Task goal →
The lines running from the one that contains "сочетание качества и" to the end of the records below are what to reproduce, exactly and without pictures.

Data listing →
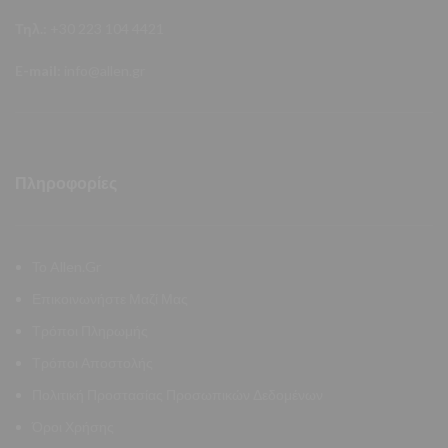
Τηλ.:
+30 223 104 4421
E-mail:
info@allen.gr
Πληροφορίες
Το Allen.Gr
Επικοινωνήστε Μαζί Μας
Τρόποι Πληρωμής
Τρόποι Αποστολής
Πολιτική Προστασίας Προσωπικών Δεδομένων
Όροι Χρήσης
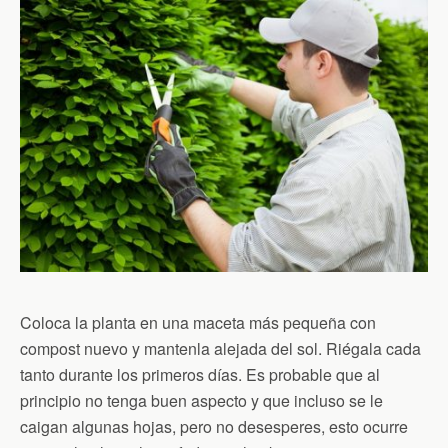
Coloca la planta en una maceta más pequeña con
compost nuevo y mantenla alejada del sol. Riégala cada
tanto durante los primeros días. Es probable que al
principio no tenga buen aspecto y que incluso se le
caigan algunas hojas, pero no desesperes, esto ocurre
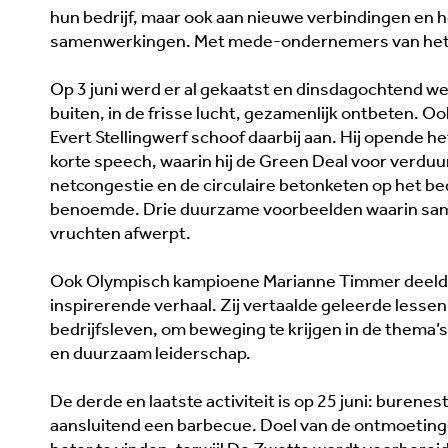
hun bedrijf, maar ook aan nieuwe verbindingen en 
samenwerkingen. Met mede-ondernemers van het 
Op 3 juni werd er al gekaatst en dinsdagochtend we
buiten, in de frisse lucht, gezamenlijk ontbeten. 
Evert Stellingwerf schoof daarbij aan. Hij opende he
korte speech, waarin hij de Green Deal voor verdu
netcongestie en de circulaire betonketen op het be
benoemde. Drie duurzame voorbeelden waarin sam
vruchten afwerpt.
Ook Olympisch kampioene Marianne Timmer deeld
inspirerende verhaal. Zij vertaalde geleerde lessen
bedrijfsleven, om beweging te krijgen in de thema
en duurzaam leiderschap.
De derde en laatste activiteit is op 25 juni: burene
aansluitend een barbecue. Doel van de ontmoeting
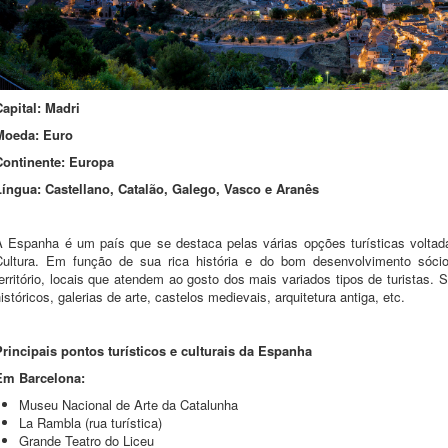
Capital: Madri
Moeda: Euro
Continente: Europa
Língua: Castellano, Catalão, Galego, Vasco e Aranês
A Espanha é um país que se destaca pelas várias opções turísticas voltadas
Cultura. Em função de sua rica história e do bom desenvolvimento sóc
território, locais que atendem ao gosto dos mais variados tipos de turista
istóricos, galerias de arte, castelos medievais, arquitetura antiga, etc.
Principais pontos turísticos e culturais da Espanha
Em Barcelona:
Museu Nacional de Arte da Catalunha
La Rambla (rua turística)
Grande Teatro do Liceu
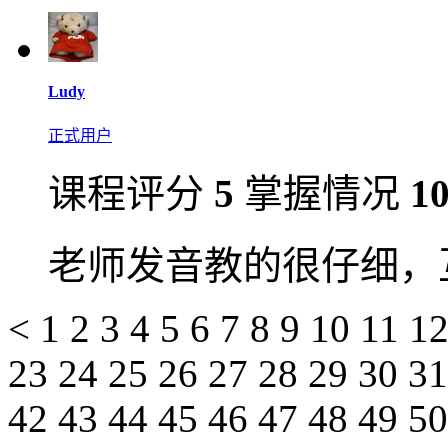
Ludy
正式用户
课程评分
5
掌握情况
1
老师发音教的很仔细，
<
1
2
3
4
5
6
7
8
9
10
11
1
23
24
25
26
27
28
29
30
3
42
43
44
45
46
47
48
49
5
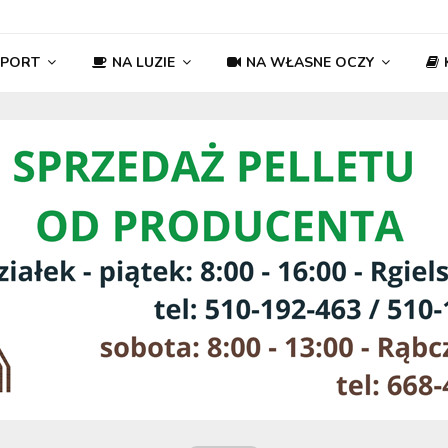
SPORT
NA LUZIE
NA WŁASNE OCZY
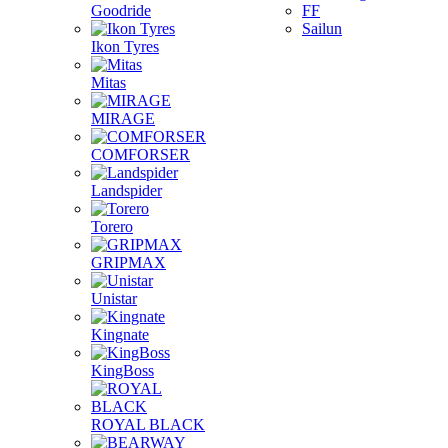
Goodride
FF
Sailun
Ikon Tyres
Mitas
MIRAGE
COMFORSER
Landspider
Torero
GRIPMAX
Unistar
Kingnate
KingBoss
ROYAL BLACK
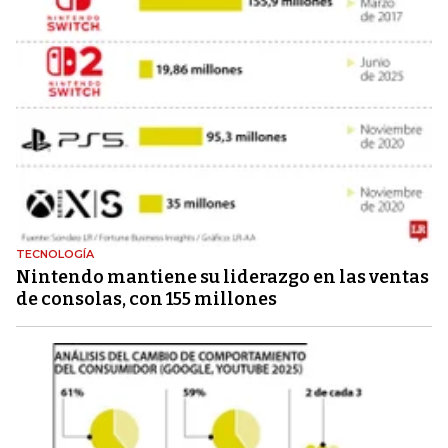
TECNOLOGÍA
Nintendo mantiene su liderazgo en las ventas
de consolas, con 155 millones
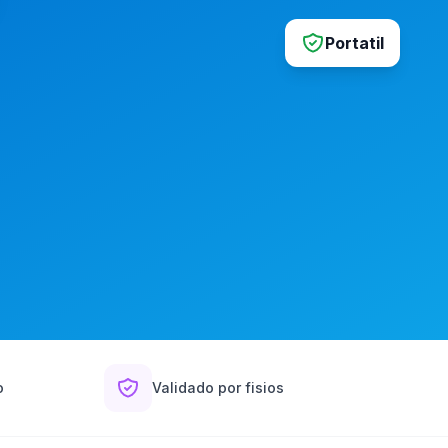
Portatil
o
Validado por fisios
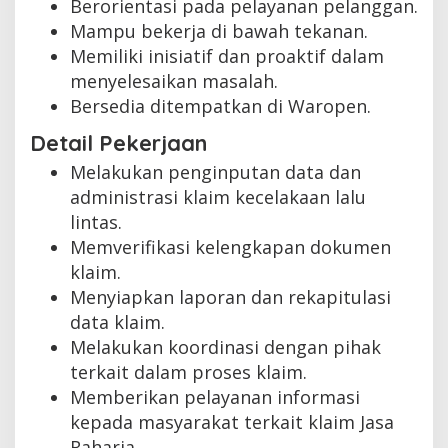
Berorientasi pada pelayanan pelanggan.
Mampu bekerja di bawah tekanan.
Memiliki inisiatif dan proaktif dalam
menyelesaikan masalah.
Bersedia ditempatkan di Waropen.
Detail Pekerjaan
Melakukan penginputan data dan
administrasi klaim kecelakaan lalu
lintas.
Memverifikasi kelengkapan dokumen
klaim.
Menyiapkan laporan dan rekapitulasi
data klaim.
Melakukan koordinasi dengan pihak
terkait dalam proses klaim.
Memberikan pelayanan informasi
kepada masyarakat terkait klaim Jasa
Raharja.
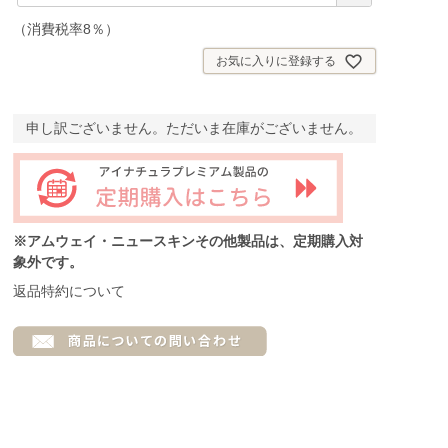
必
須
（消費税率8％）
)
お気に入りに登録する
申し訳ございません。ただいま在庫がございません。
※アムウェイ・ニュースキンその他製品は、定期購入対
象外です。
返品特約について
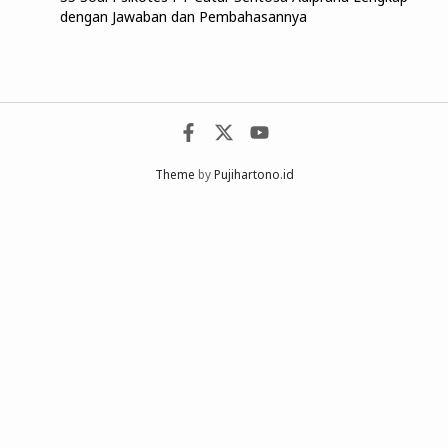
dengan Jawaban dan Pembahasannya
Theme
by
Pujihartono.id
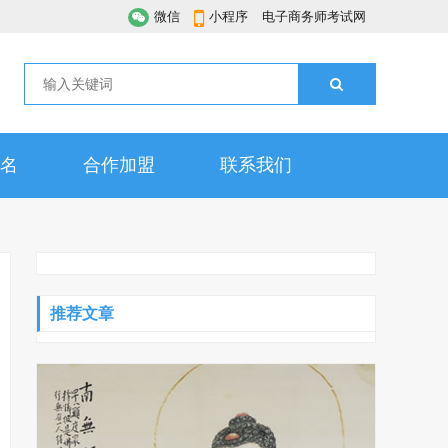
微信
小程序
电子商务师考试网
名
合作加盟
联系我们
推荐文章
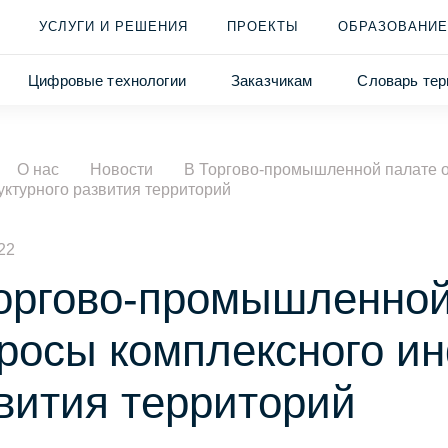
УСЛУГИ И РЕШЕНИЯ
ПРОЕКТЫ
ОБРАЗОВАНИЕ
Цифровые технологии
Заказчикам
Словарь тер
О нас
Новости
В Торгово-промышленной палате о
ктурного развития территорий
22
оргово-промышленной
росы комплексного ин
вития территорий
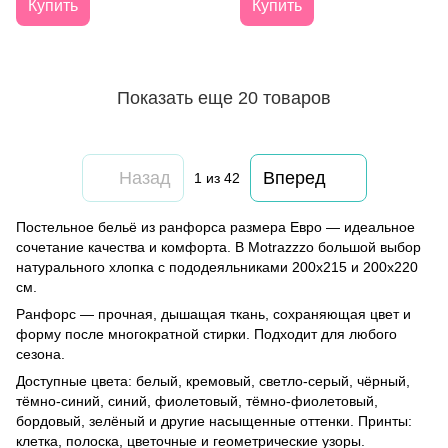
Купить
Купить
Показать еще 20 товаров
Назад
Вперед
1
из 42
Постельное бельё из ранфорса размера Евро — идеальное
сочетание качества и комфорта. В Motrazzzo большой выбор
натурального хлопка с пододеяльниками 200х215 и 200х220
см.
Ранфорс — прочная, дышащая ткань, сохраняющая цвет и
форму после многократной стирки. Подходит для любого
сезона.
Доступные цвета: белый, кремовый, светло-серый, чёрный,
тёмно-синий, синий, фиолетовый, тёмно-фиолетовый,
бордовый, зелёный и другие насыщенные оттенки. Принты:
клетка, полоска, цветочные и геометрические узоры.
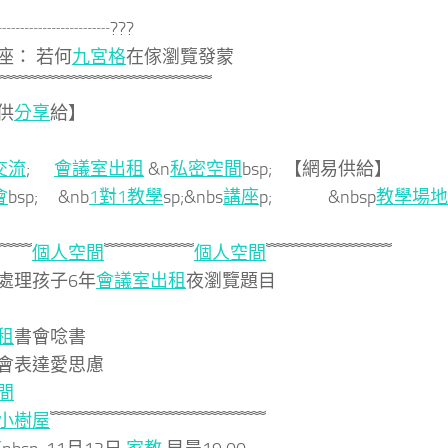
┈┈┈┈┈┈┈???
座： 若何
九宮格
在傢瀏覽發蒙
﹌﹌﹌﹌﹌﹌﹌﹌﹌﹌﹌﹌
供
分享
給】
交流
;
會議室出租
&n
私密空間
bsp; 【網易供給】
會
bsp; &nb
1對1教學
sp;&nbs
講座
p; &nbsp
教學場地
﹌﹌
個人空間
﹌﹌﹌﹌﹌
個人空間
﹌﹌﹌﹌﹌﹌﹌
處理孩子6年
會議室出租
夜瀏覽題目
租
書會唸書
會表達愛思慮
間
小樹屋
﹌﹌﹌﹌﹌﹌﹌﹌﹌﹌﹌﹌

Result →
сочетание качества и комфорта. В Motrazzzo большой выбор
натурального хлопка с пододеяльниками 200х215 и 200х220
см.
Ранфорс — прочная, дышащая ткань, сохраняющая цвет и
форму после многократной стирки. Подходит для любого
сезона.
Доступные цвета: белый, кремовый, светло-серый, чёрный,
тёмно-синий, синий, фиолетовый, тёмно-фиолетовый,
бордовый, зелёный и другие насыщенные оттенки. Принты:
клетка, полоска, цветочные и геометрические узоры.
┈┈┈┈┈┈┈???
座： 若何
九宮格
在傢瀏覽發蒙
﹌﹌﹌﹌﹌﹌﹌﹌﹌﹌﹌﹌
供
分享
給】
交流
;
會議室出租
&n
私密空間
bsp; 【網易供給】
會
bsp; &nb
1對1教學
sp;&nbs
講座
p; &nbsp
教學場地
﹌﹌
個人空間
﹌﹌﹌﹌﹌
個人空間
﹌﹌﹌﹌﹌﹌﹌
處理孩子6年
會議室出租
夜瀏覽題目
租
書會唸書
會表達愛思慮
間
小樹屋
﹌﹌﹌﹌﹌﹌﹌﹌﹌﹌﹌﹌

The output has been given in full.